Subito dopo le misure cominciano a restringersi ulteriormente. Diventa obbligatoria la quarantena di 14 giorni per tutti coloro che venivano dall’estero e per coloro che provengono dai paesi considerati focolaio (Italia, Spagna, Austria, Svizzera) sono previsti 28 giorni di quarantena negli spazi appositi individuati dal paese. Nei giorni seguenti viene introdotto il coprifuoco dalle 5 di pomeriggio fino alle 5 del mattino diventato quasi completo per i fine settimana: dalle 13 di sabato sino a lunedì. Con l’introduzione del coprifuoco, a tutti i cittadini con l’età superiore ai 65 anni era vietato uscire di casa in assoluto. Ma l’agitazione maggiore arriva quando il Presidente Vucic aveva annunciato che il coprifuoco avrebbe potuto durare 24 ore. Il panico fra la popolazione si era diffuso velocemente perché il coprifuoco è peggio di un lockdown. Sotto il coprifuoco non si può uscire di casa nemmeno per comprarsi i beni di prima necessità. Alla domanda in un talk show televisivo, come si svolgerà la vita con un coprifuoco costante, il presidente serbo ha risposto che non lo sa, perché non si era mai trovato in una situazione del genere. Vedremo e impareremo strada facendo dunque.

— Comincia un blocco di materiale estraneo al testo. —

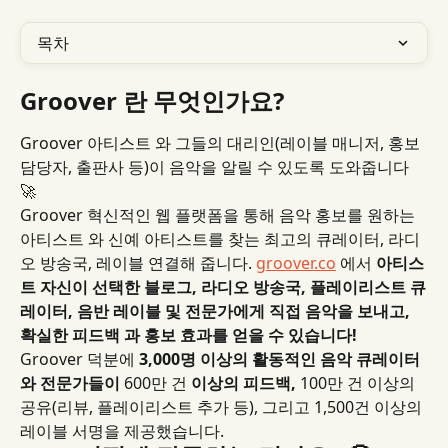
목차
Groover 란 무엇인가요?
Groover 아티스트 와 그들의 대리인(레이블 매니저, 홍보 
담당자, 출판사 등)이 음악을 알릴 수 있도록 도와줍니다 
🚀
Groover 혁신적인 웹 플랫폼을 통해 음악 홍보를 원하는 
아티스트 와 신예 아티스트를 찾는 최고의 큐레이터, 라디
오 방송국, 레이블 연결해 줍니다. 
groover.co
 에서 
아티스
트 자신이 선택한 블로그, 라디오 방송국, 플레이리스트 큐
레이터, 음반 레이블 및 전문가에게 직접 음악을 보내고, 
확실한 피드백 과 홍보 효과를 얻을 수 있습니다!
Groover 덕분에 
3,000명 이상의 활동적인 음악 큐레이터 
와 전문가들이
 600만 건 
이상의
피드백,
 100만 건 이상의 
공유(리뷰, 플레이리스트 추가 등), 그리고 1,500건 이상의 
레이블 서명을 제공했습니다.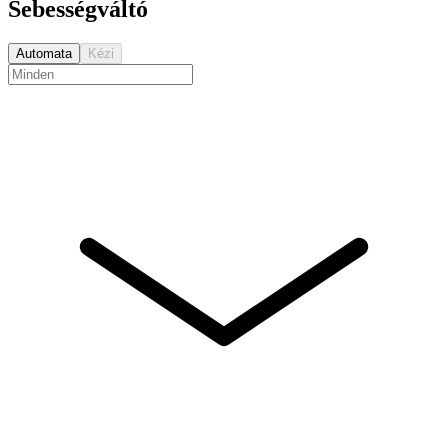
Sebességváltó
Automata
Kézi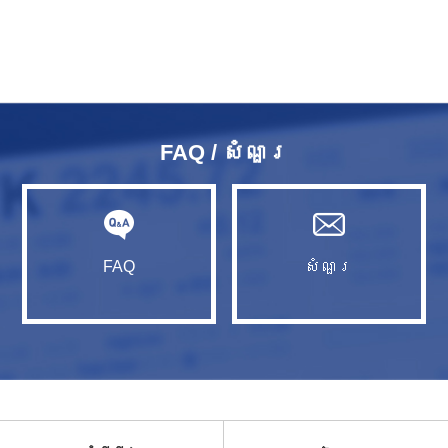
FAQ / សំណួរ​
FAQ
សំណួរ​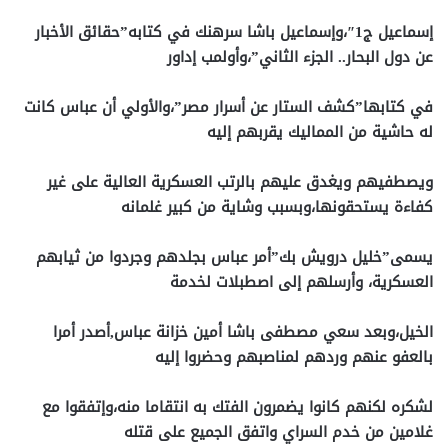
إسماعيل ج1″،وإسماعيل باشا سرهنك في كتابه”حقائق الأخبار
عن دول البحار.. الجزء الثاني”،وأولمب إداور
في كتابها”كشف الستار عن أسرار مصر”،والأولي أن عباس كانت
له حاشية من المماليك يقربهم إليه
ويصطفيهم ويغدق عليهم بالرتب العسكرية العالية على غير
كفاءة يستحقونها،وبسبب وشاية من كبير غلمانه
يسمى”خليل درويش بك”أمر عباس بجلدهم وجردوا من ثيابهم
العسكرية، وأرسلهم إلى اصطبلات لخدمة
الخيل،وبعد سعي مصطفى باشا أمين خزانة عباس,أصدر أمرا
بالعفو عنهم وردهم لمناصبهم وحضروا إليه
لشكره لكنهم كانوا يضمرون الفتك به انتقاما منه،وإتفقوا مع
غلامين من خدم السراي واتفق الجميع على قتله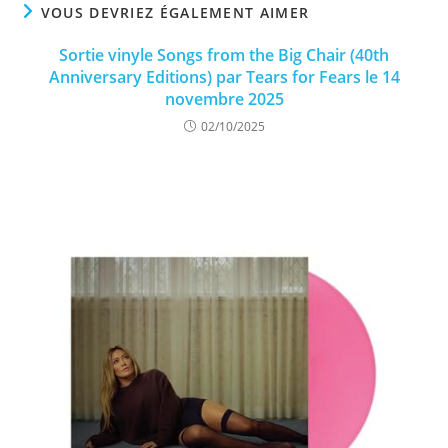
VOUS DEVRIEZ ÉGALEMENT AIMER
Sortie vinyle Songs from the Big Chair (40th
Anniversary Editions) par Tears for Fears le 14
novembre 2025
02/10/2025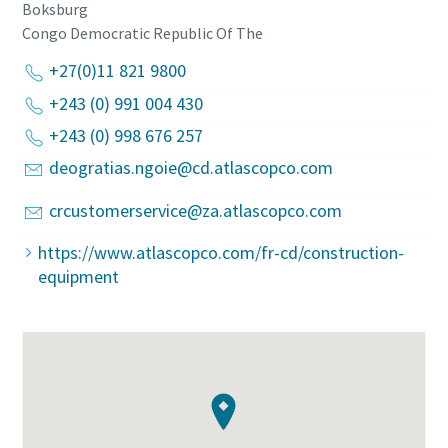
Boksburg
Congo Democratic Republic Of The
+27(0)11 821 9800
+243 (0) 991 004 430
+243 (0) 998 676 257
deogratias.ngoie@cd.atlascopco.com
crcustomerservice@za.atlascopco.com
https://www.atlascopco.com/fr-cd/construction-
equipment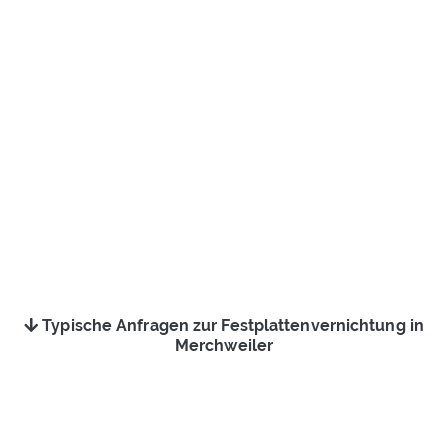
Typische Anfragen zur Festplattenvernichtung in
Merchweiler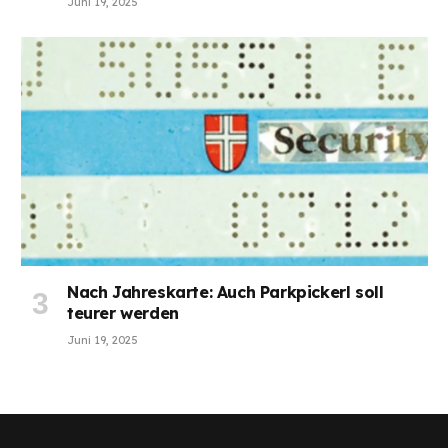
Juni 19, 2025
Nach Jahreskarte: Auch Parkpickerl soll
teurer werden
Juni 19, 2025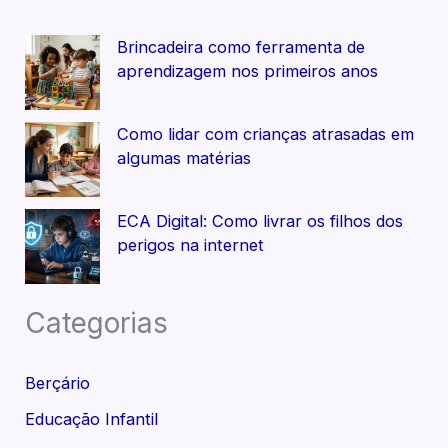
Brincadeira como ferramenta de
aprendizagem nos primeiros anos
Como lidar com crianças atrasadas em
algumas matérias
ECA Digital: Como livrar os filhos dos
perigos na internet
Categorias
Berçário
Educação Infantil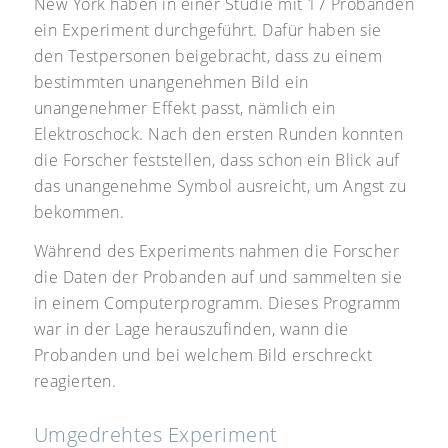
New York haben in einer Studie mit 17 Probanden
ein Experiment durchgeführt. Dafür haben sie
den Testpersonen beigebracht, dass zu einem
bestimmten unangenehmen Bild ein
unangenehmer Effekt passt, nämlich ein
Elektroschock. Nach den ersten Runden konnten
die Forscher feststellen, dass schon ein Blick auf
das unangenehme Symbol ausreicht, um Angst zu
bekommen.
Während des Experiments nahmen die Forscher
die Daten der Probanden auf und sammelten sie
in einem Computerprogramm. Dieses Programm
war in der Lage herauszufinden, wann die
Probanden und bei welchem Bild erschreckt
reagierten.
Umgedrehtes Experiment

Perché la situazione diventasse ancora di più paradossale, un cittadino serbo che aveva postato sulla propria pagina facebook lo status in cui aveva annunciato l’introduzione del coprifuoco per 24 ore, è stato arrestato per la diffusione del panico. Vengono introdotti anche i processi via skype dove un altro cittadino, per aver violato le norme sulla quarantena, è stato condannato a tre anni di carcere. Tutto via skype. Intanto il deserto di Belgrado viene interrotto con qualche manifesto contenente la bandiera cinese nel segno della fratellanza fra i due popoli. Non sono mancate le cerimonie di accoglienza del personale medico arrivato in aiuto dalla Cina dove il presidente serbo era il principale protagonista. Accoglieva ma senza portarsi la mascherina.

É evidente che i paesi dell’Europa dell’Est non hanno le capacità mediche per permettersi lo scenario italiano o spagnolo. Le norme più restrittive sembrano inevitabili. Utilizzare però lo stato d’emergenza per rafforzare il proprio potere è un’altra cosa. In questi tempi di crisi ci troviamo davanti a un bivio dove bisognerà scegliere fra la sorveglianza totalitaria o il rafforzamento del potere dei cittadini; l’isolamento nazionalista o la collaborazione globale.

Gestire il rischio è un affare ordinario dei governi democratici. Avere a che fare con una totale incertezza, come in questi giorni con la crisi del corona virus, sembra un gioco completamente differente. Ma cominciano a delinearsi in maniera sempre più chiara i concetti come ad esempio democratura, introdotto dall’intellettuale croato Predrag Matvejevic: autocrazie mascherate da democrazie.